クラスメイト達は、手早くテーブルを新しい場所に移動させる。晴れやかな者。落胆する者。その顔色は様々だったが、一織は勿論前者であった。
あぁ。彼女の登校が待ち遠しい。
彼女が座るいつもの席にはクラスメイトが座っていて、代わりに一織の隣は空席で。勘の良い彼女なら、すぐ席替えをした事実に辿り着くだろう。そして、二人が隣同士になれたのだと気が付くだろう。その時、エリは一体どんな顔をして、席へ座るのだろうか。
一織は、隣の空席を眺めながらそんな妄想をしてしまうのであった。
楽しみに何かを待つ時間は、ひどく長いものである。しかしそれでも、その時はやって来る。
時間割は歴史。

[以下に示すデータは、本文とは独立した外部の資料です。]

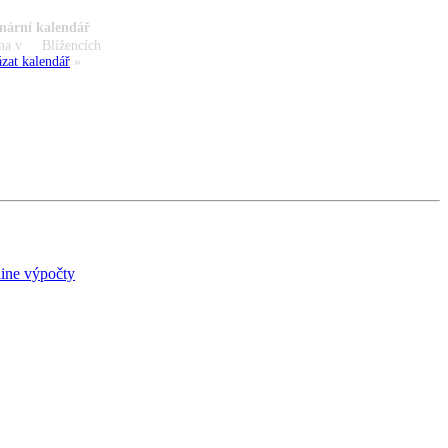
nární kalendář
na v
Blížencích
zat kalendář
»
ine výpočty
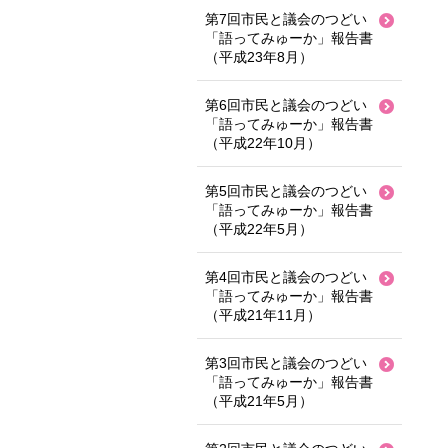
第7回市民と議会のつどい
「語ってみゅーか」報告書
（平成23年8月）
第6回市民と議会のつどい
「語ってみゅーか」報告書
（平成22年10月）
第5回市民と議会のつどい
「語ってみゅーか」報告書
（平成22年5月）
第4回市民と議会のつどい
「語ってみゅーか」報告書
（平成21年11月）
第3回市民と議会のつどい
「語ってみゅーか」報告書
（平成21年5月）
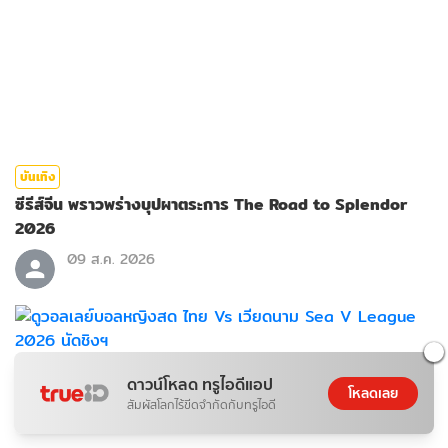
บันเทิง
ซีรีส์จีน พราวพร่างบุปผาตระการ The Road to Splendor
2026
09 ส.ค. 2026
ดาวน์โหลด ทรูไอดีแอป
โหลดเลย
สัมผัสโลกไร้ขีดจำกัดกับทรูไอดี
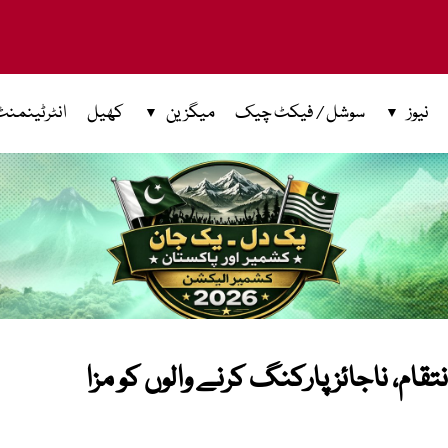
نیوز
سوشل / فیکٹ چیک
میگزین
کھیل
انٹرٹینمنٹ
م، ناجائز پارکنگ کرنے والوں کو مزا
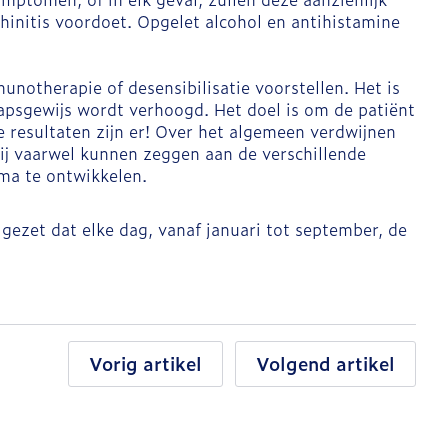
hinitis voordoet. Opgelet alcohol en antihistamine
otherapie of desensibilisatie voorstellen. Het is
rapsgewijs wordt verhoogd. Het doel is om de patiënt
e resultaten zijn er! Over het algemeen verdwijnen
j vaarwel kunnen zeggen aan de verschillende
tma te ontwikkelen.
gezet dat elke dag, vanaf januari tot september, de
Vorig artikel
Volgend artikel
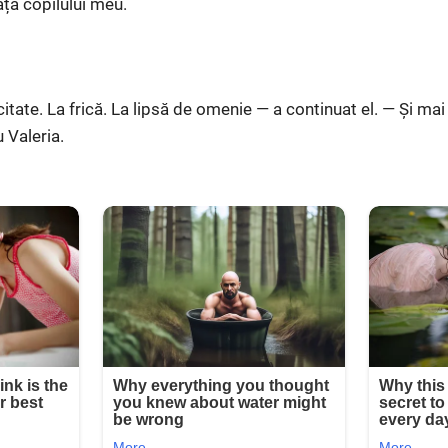
ața copilului meu.
tate. La frică. La lipsă de omenie — a continuat el. — Și mai
 Valeria.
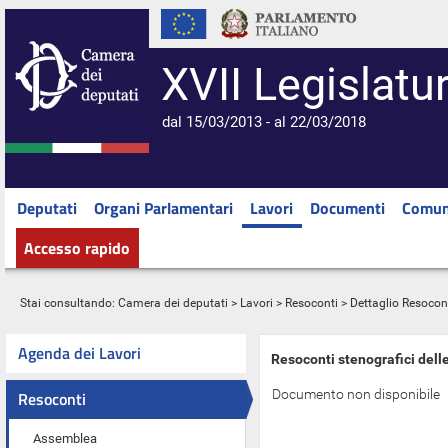
XVII Legislatu
dal 15/03/2013 - al 22/03/2018
Deputati
Organi Parlamentari
Lavori
Documenti
Comun
Accesso rapido
Stai consultando:
Camera dei deputati
>
Lavori
>
Resoconti
> Dettaglio Resocon
Agenda dei Lavori
Resoconti stenografici dell
Documento non disponibile
Resoconti
Assemblea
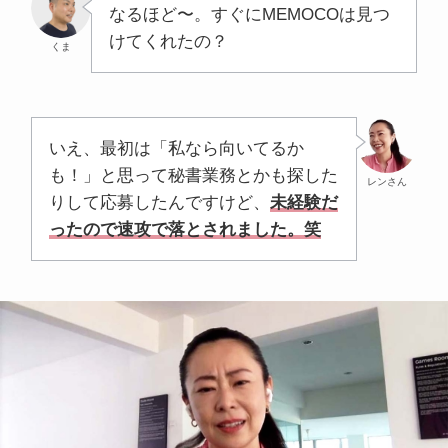
なるほど〜。すぐにMEMOCOは見つ
けてくれたの？
くま
いえ、最初は「私なら向いてるか
も！」と思って秘書業務とかも探した
レンさん
りして応募したんですけど、
未経験だ
ったので速攻で落とされました。笑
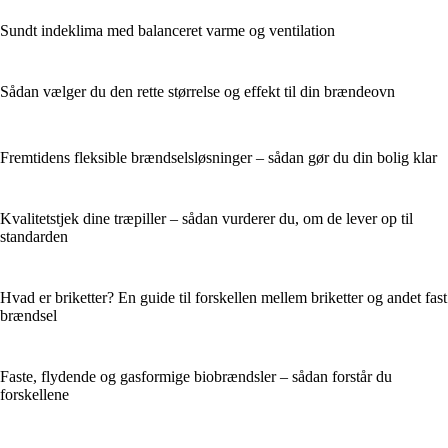
Sundt indeklima med balanceret varme og ventilation
Sådan vælger du den rette størrelse og effekt til din brændeovn
Fremtidens fleksible brændselsløsninger – sådan gør du din bolig klar
Kvalitetstjek dine træpiller – sådan vurderer du, om de lever op til
standarden
Hvad er briketter? En guide til forskellen mellem briketter og andet fast
brændsel
Faste, flydende og gasformige biobrændsler – sådan forstår du
forskellene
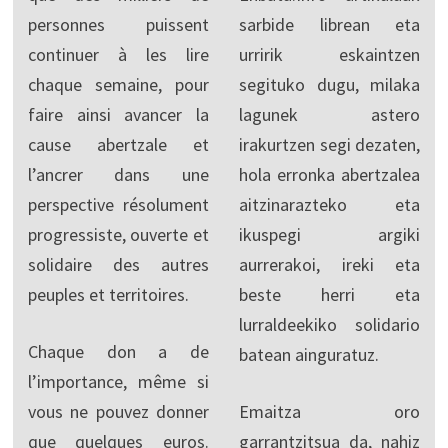
personnes puissent
sarbide librean eta
continuer à les lire
urririk eskaintzen
chaque semaine, pour
segituko dugu, milaka
faire ainsi avancer la
lagunek astero
cause abertzale et
irakurtzen segi dezaten,
l’ancrer dans une
hola erronka abertzalea
perspective résolument
aitzinarazteko eta
progressiste, ouverte et
ikuspegi argiki
solidaire des autres
aurrerakoi, ireki eta
peuples et territoires.
beste herri eta
lurraldeekiko solidario
Chaque don a de
batean ainguratuz.
l’importance, même si
vous ne pouvez donner
Emaitza oro
que quelques euros.
garrantzitsua da, nahiz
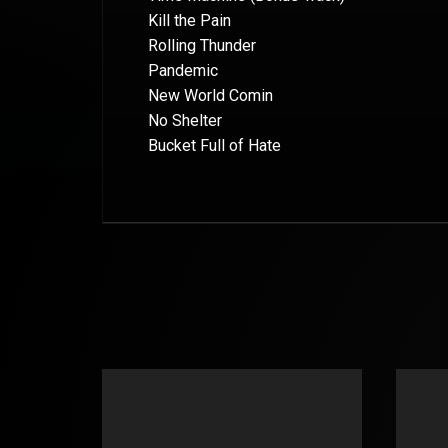
Kill the Pain
Rolling Thunder
Pandemic
New World Comin
No Shelter
Bucket Full of Hate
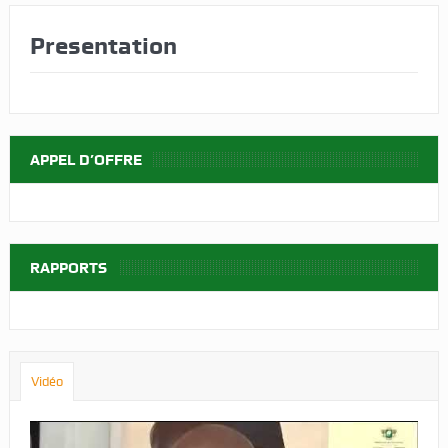
Presentation
APPEL D’OFFRE
RAPPORTS
Vidéo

5時限目。天気は快晴。
一織は、この時間が好きだった。
授業中だというのに窓の外を見つめ、天気のことを考えたりグラウンドを歩く彼女の姿を想像するのが。
エリが廊下を渡る足音が好きだ。彼女のローファーがリノリウムの床を叩く音は、何故か他の人のそれとは異なる気がする。
しかしその日は、いつもと違った。エリがグラウンドを突っ切る姿を見ることも、廊下で鳴る靴音が聞こえることもなかったのだ。